Getting down into the river, even through my waders, the river was very cold and not expecting any airborne fly life, I tied on a heavyweight version of my Black Devil nymph to get down to the gravel bed, this usually working well, bounced along the bottom in early season. I didn’t have long to wait for a response, when the leader darted forward, as the nymph passed beneath an undercut bank, a small brown briefly flashing gold in it’s struggle to successfully throw the hook. The downstream wind and too much slack line caused me to lose contact. More concentration and work was needed. Casting up and across as I moved upstream round the bend, there were more stabbing takes and another tumbled seven inch trout. This was an area, where we saw several spawning redds last year and these small fish are probably the result.
I continued up until I reached a deep pool, where the river cut round the roots of a tree and began prospecting the nymph, missing an easy take, that ran upstream. I was convinced that the size 14 nymph was too big for these small trout and rooted through my flybox for something smaller and came out with a size 18 tungsten copper wound Pheasant Tail. This looked very much like a mini version of the Black Devil, that I’d just taken off and began casting hard into the corner to sweep round the roots. Getting too close on one cast, I lifted off to avoid getting snagged and the line went solid. My heart sank. Roots! Then it fluttered, when the line rebounded slowly, and the white belly of a good trout began a zig zagging roll, deep in the pool. You couldn’t do it if you tried! A flash of golden green was all it took to turn and exit the pool at speed downstream, doubling over my seven foot rod, as the ratchet on my reel screamed. In survival mode, I gave line until it turned, then began to reel the fish back, as it searched out both banks for a snag, getting it close, before it rushed off again. Thinking I had it beat, I began to bring the possible 2lb brownie back, only for it to start rolling and thrashing on the surface out of control in the current. The barbless hook lost it’s hold. Another fish lost!
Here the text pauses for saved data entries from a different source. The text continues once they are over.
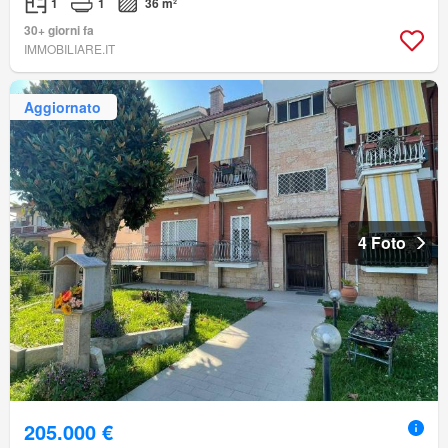
1
1
36 m²
30+ giorni fa
IMMOBILIARE.IT
Aggiornato
4 Foto
205.000 €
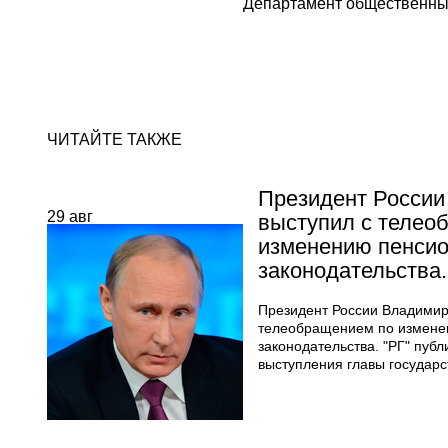
Департамент общественных св
ЧИТАЙТЕ ТАКЖЕ
Президент России 
29
авг
выступил с телео
изменению пенсио
законодательства.
Президент России Владимир
телеобращением по измене
законодательства. "РГ" публ
выступления главы государс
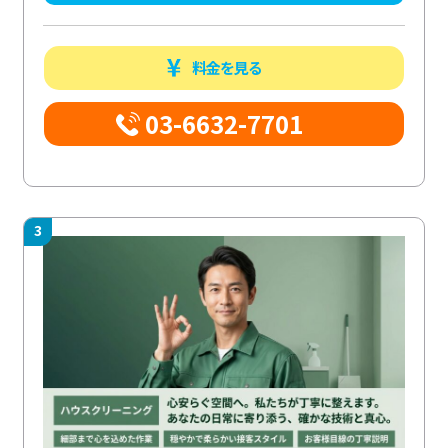
料金を見る
03-6632-7701
3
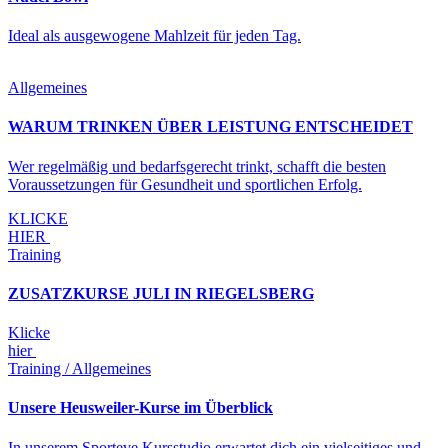
Ideal als ausgewogene Mahlzeit für jeden Tag.
Allgemeines
WARUM TRINKEN ÜBER LEISTUNG ENTSCHEIDET
Wer regelmäßig und bedarfsgerecht trinkt, schafft die besten
Voraussetzungen für Gesundheit und sportlichen Erfolg.
KLICKE
HIER
Training
ZUSATZKURSE JULI IN RIEGELSBERG
Klicke
hier
Training / Allgemeines
Unsere Heusweiler-Kurse im Überblick
In unserem Sporteve Kursstudio erwartet dich ein vielseitiges und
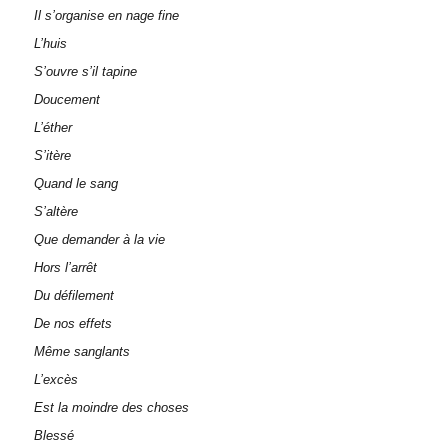
Il s’organise en nage fine
L’huis
S’ouvre s’il tapine
Doucement
L’éther
S’itère
Quand le sang
S’altère
Que demander à la vie
Hors l’arrêt
Du défilement
De nos effets
Même sanglants
L’excès
Est la moindre des choses
Blessé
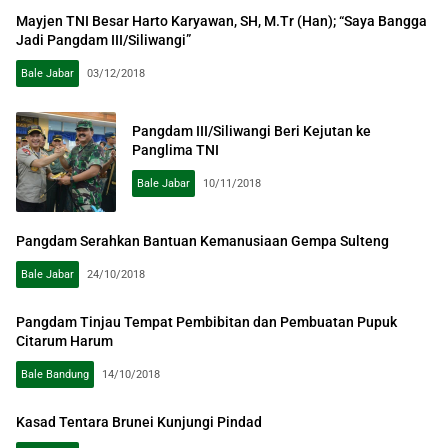
Mayjen TNI Besar Harto Karyawan, SH, M.Tr (Han); “Saya Bangga
Jadi Pangdam III/Siliwangi”
Bale Jabar
03/12/2018
Pangdam III/Siliwangi Beri Kejutan ke
Panglima TNI
Bale Jabar
10/11/2018
Pangdam Serahkan Bantuan Kemanusiaan Gempa Sulteng
Bale Jabar
24/10/2018
Pangdam Tinjau Tempat Pembibitan dan Pembuatan Pupuk
Citarum Harum
Bale Bandung
14/10/2018
Kasad Tentara Brunei Kunjungi Pindad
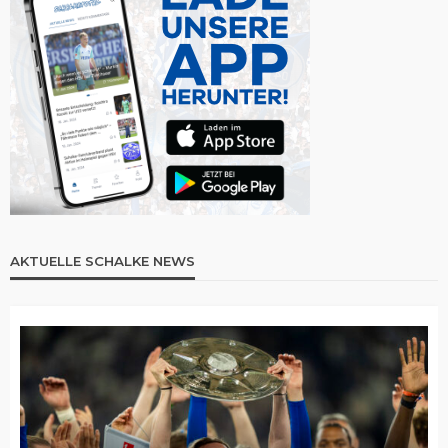
AKTUELLE SCHALKE NEWS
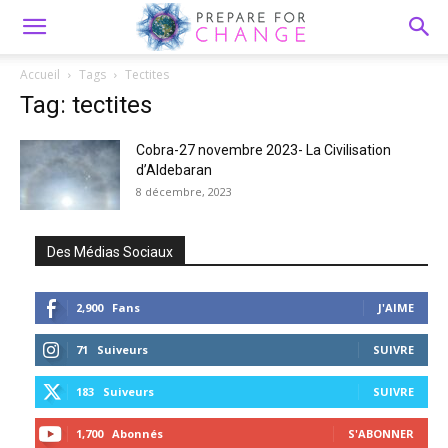
Accueil
Tags
Tectites
Tag: tectites
Cobra-27 novembre 2023- La Civilisation
d’Aldebaran
8 décembre, 2023
Des Médias Sociaux
2,900
Fans
J'AIME
71
Suiveurs
SUIVRE
183
Suiveurs
SUIVRE
1,700
Abonnés
S'ABONNER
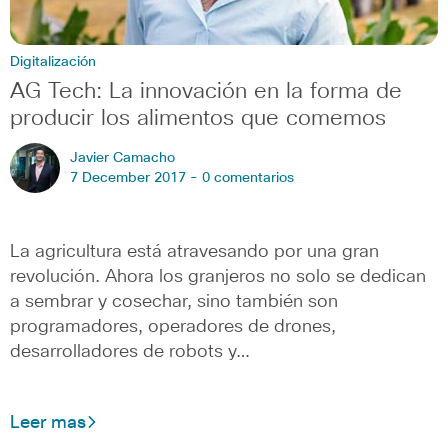
Digitalización
AG Tech: La innovación en la forma de
producir los alimentos que comemos
Javier Camacho
7 December 2017 -
0 comentarios
La agricultura está atravesando por una gran
revolución. Ahora los granjeros no solo se dedican
a sembrar y cosechar, sino también son
programadores, operadores de drones,
desarrolladores de robots y…
Leer mas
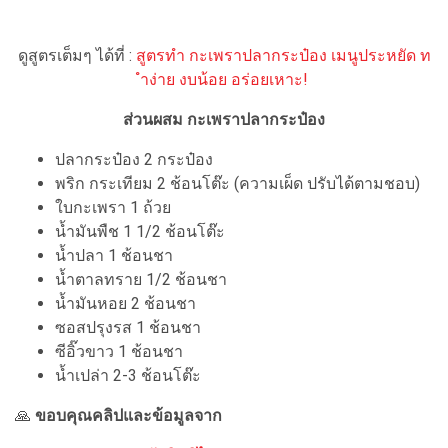
ดูสูตรเต็มๆ ได้ที่ :
สูตรทำ กะเพราปลากระป๋อง เมนูประหยัด ท
ำง่าย งบน้อย อร่อยเหาะ!
ส่วนผสม กะเพราปลากระป๋อง
ปลากระป๋อง 2 กระป๋อง
พริก กระเทียม 2 ช้อนโต๊ะ (ความเผ็ด ปรับได้ตามชอบ)
ใบกะเพรา 1 ถ้วย
น้ำมันพืช 1 1/2 ช้อนโต๊ะ
น้ำปลา 1 ช้อนชา
น้ำตาลทราย 1/2 ช้อนชา
น้ำมันหอย 2 ช้อนชา
ซอสปรุงรส 1 ช้อนชา
ซีอิ๊วขาว 1 ช้อนชา
น้ำเปล่า 2-3 ช้อนโต๊ะ
🙏
ขอบคุณคลิปและข้อมูลจาก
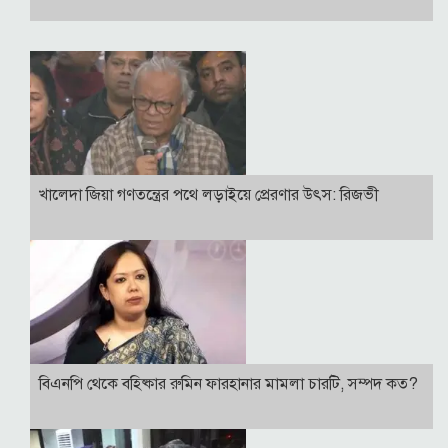
খালেদা জিয়া গণতন্ত্রের পথে লড়াইয়ে প্রেরণার উৎস: রিজভী
বিএনপি থেকে বহিষ্কার রুমিন ফারহানার মামলা চারটি, সম্পদ কত?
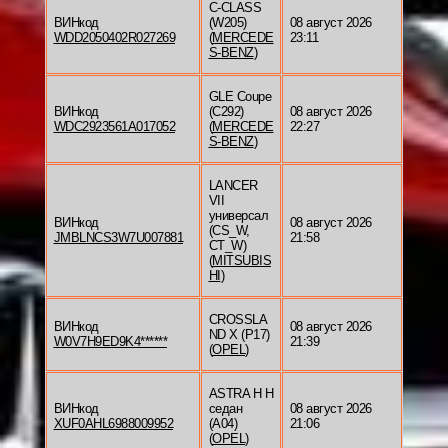
C-CLASS
ВИНкод
(W205)
08 август 2026
WDD2050402R027269
(
MERCEDE
23:11
S-BENZ
)
GLE Coupe
ВИНкод
(C292)
08 август 2026
WDC2923561A017052
(
MERCEDE
22:27
S-BENZ
)
LANCER
VII
универсал
ВИНкод
08 август 2026
(CS_W,
JMBLNCS3W7U007881
21:58
CT_W)
(
MITSUBIS
HI
)
CROSSLA
ВИНкод
08 август 2026
ND X (P17)
W0V7H9ED9K4******
21:39
(
OPEL
)
ASTRA H H
ВИНкод
седан
08 август 2026
XUF0AHL6988009952
(A04)
21:06
(
OPEL
)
Shortly after I’d begun fishing again, I heard a “plop” behind me and turned round to see what looked like a rise. I discounted this, as there were only a few grannoms scudding across the surface and continued with the nymph. On hearing another “plop”, I saw the surface downstream was dotted with rises. I managed to get out of the river and made a hasty, wide detour of the bank downstream and re-entered the river below a band of dimples and swirls over a sandy run. The pheasant tail was repeatedly cast among these rising fish with no takes. Tiny black black flies were in the surface film, while grannoms and the occasional olive were airborne. A small elk hair grannom emerger was tied on, the leader greased to within a few inches of the fly and cast in. Due to the strong current, the fly could only travel a few inches before it dragged, so short flicking casts was the name of the game. The rise was over, but a swirl and a solid strike soon had the first trout of the season in my hand.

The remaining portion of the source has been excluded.